Hur — whom former President Donald Trump appointed as US Attorney for the District of Maryland in 2018 — stated that "no criminal charges are warranted in this matter." But he also described Biden as a "sympathetic, well-meaning elderly man with a poor memory," and noted that Biden was unable to remember some of his time as vice president under former President Barack Obama, and other details like the year his son, Beau, passed away.

In a recent tweet, White House spokesperson Ian Sams slammed Hur's characterizations of the president, saying "The inappropriate criticisms of the President’s memory are inaccurate, gratuitous, and wrong."

READ MORE: Trump appointee overseeing Biden classified documents probe unlikely to recommend criminal charges

Sams linked to the Hur report, and invited followers to scroll toward the end, in which a thorough response authored by White House special counsel Richard Sauber, as well as Biden's personal attorney, Bob Bauer, is included as an addendum. The response addresses Hur's assertions point-by-point and asks him to "revisit" his descriptions of Biden's memory "and revise them so that they are stated in a manner that is within the bounds of your expertise and remit."

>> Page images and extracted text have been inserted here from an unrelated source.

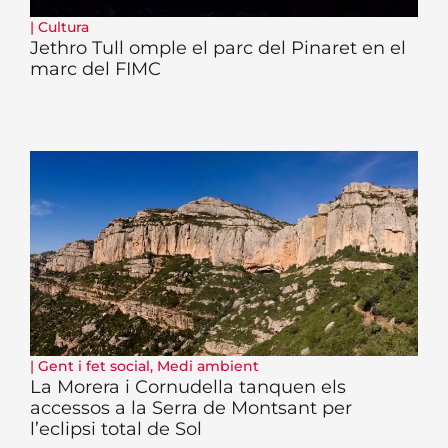
|
Cultura
Jethro Tull omple el parc del Pinaret en el
marc del FIMC
|
Gent i fet social
,
Medi ambient
La Morera i Cornudella tanquen els
accessos a la Serra de Montsant per
l’eclipsi total de Sol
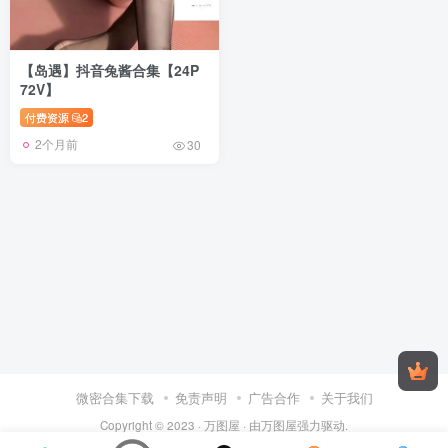
【岛遇】抖音兔酱合集【24P
72V】
付费资源
2
2个月前
30
微密合集下载
免责声明
广告合作
关于我们
Copyright © 2023 ·
万图屋
· 由
万图屋
强力驱动.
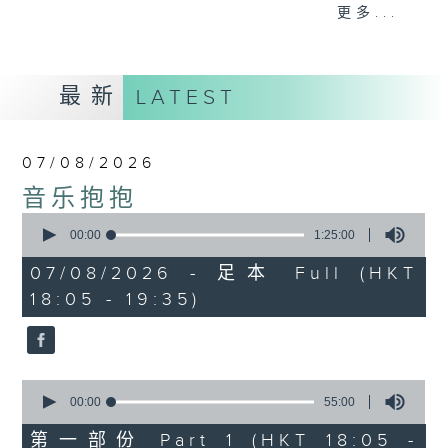
会请热爱音乐的听众到现场述说「乐光情
更多...
话」，重温那些年欣赏美妙旋律的记忆.....
每周一到周五晚上六点到七点半，欢迎一同体
验轻松自在的音乐抱抱!
最新
LATEST
07/08/2026
音乐抱抱
0
seconds
00:00
1:25:00
of
1
07/08/2026 - 足本 Full (HKT
hour,
18:05 - 19:35)
25
minutes,
0
seconds
0
seconds
00:00
55:00
of
55
第一部份 Part 1 (HKT 18:05 -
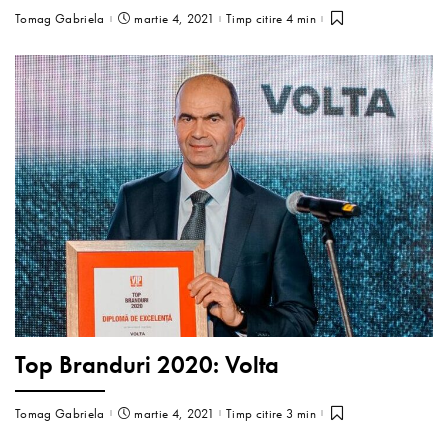
Tomag Gabriela
martie 4, 2021
Timp citire 4 min
Top Branduri 2020: Volta
Tomag Gabriela
martie 4, 2021
Timp citire 3 min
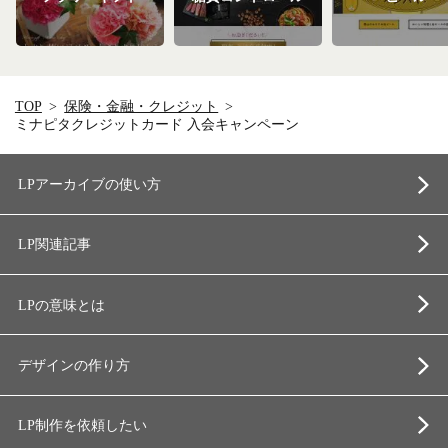
TOP
保険・金融・クレジット
ミナピタクレジットカード 入会キャンペーン
LPアーカイブの使い方
LP関連記事
LPの意味とは
デザインの作り方
LP制作を依頼したい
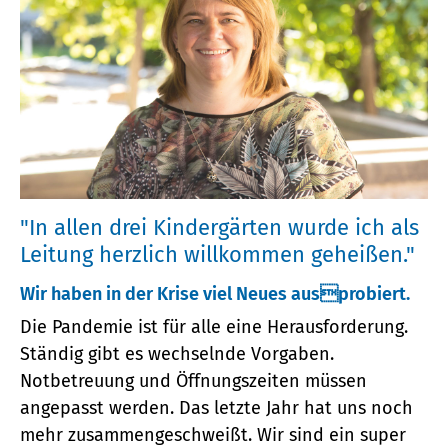
"In allen drei Kindergärten wurde ich als
Leitung herzlich willkommen geheißen."
Wir haben in der Krise viel Neues ausprobiert.
Die Pandemie ist für alle eine Herausforderung.
Ständig gibt es wechselnde Vorgaben.
Notbetreuung und Öffnungszeiten müssen
angepasst werden. Das letzte Jahr hat uns noch
mehr zusammengeschweißt. Wir sind ein super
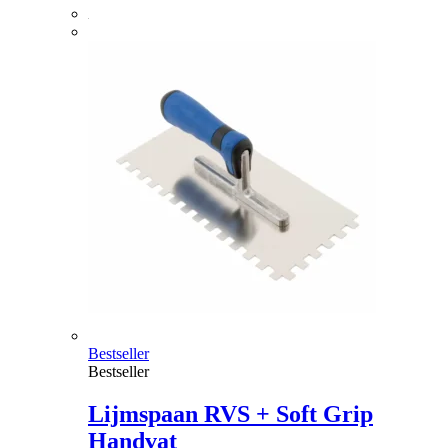
Bestseller
Bestseller
Lijmspaan RVS + Soft Grip
Handvat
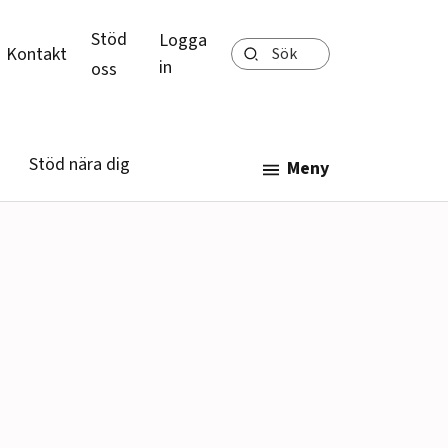
Stöd
Logga
Sök
Kontakt
in
oss
Stöd nära dig
Meny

Sauber and Bauer pointed out that Hur interviewed Biden in the days immediately following Hamas' October 7, 2023 attack on Israel, in which the president was preoccupied with calls to foreign leaders, diplomats and lawmakers. They also suggested it was commonplace for people to have fuzzy recollections of minutiae like dates and times when staffers were packing and moving items between residences after the passage of many years. And they accused Hur of applying a double standard to Biden that they did not apply to other interviewees.

"The same predictable memory loss occurred with other witnesses in this investigation. Yet unlike your treatment of President Biden, your report accepts other witnesses' memory loss as completely understandable given the passage of time," they wrote. "Your treatment of President Biden stands in marked contrast to the lack of pejorative comments about other individuals."

"Not only do you treat the President differently from other witnesses when discussing his limited recall of certain years-ago events, but you also do so on occasions in prejudicial and inflammatory terms," Sauber and Bauer wrote. "It is one thing to observe President Biden's memory as being 'significantly limited' on certain subjects... it is quite another to use the more sweeping and highly prejudicial language included later in the report. This language is not supported by the facts, nor is it appropriately used by a federal prosecutor in this context."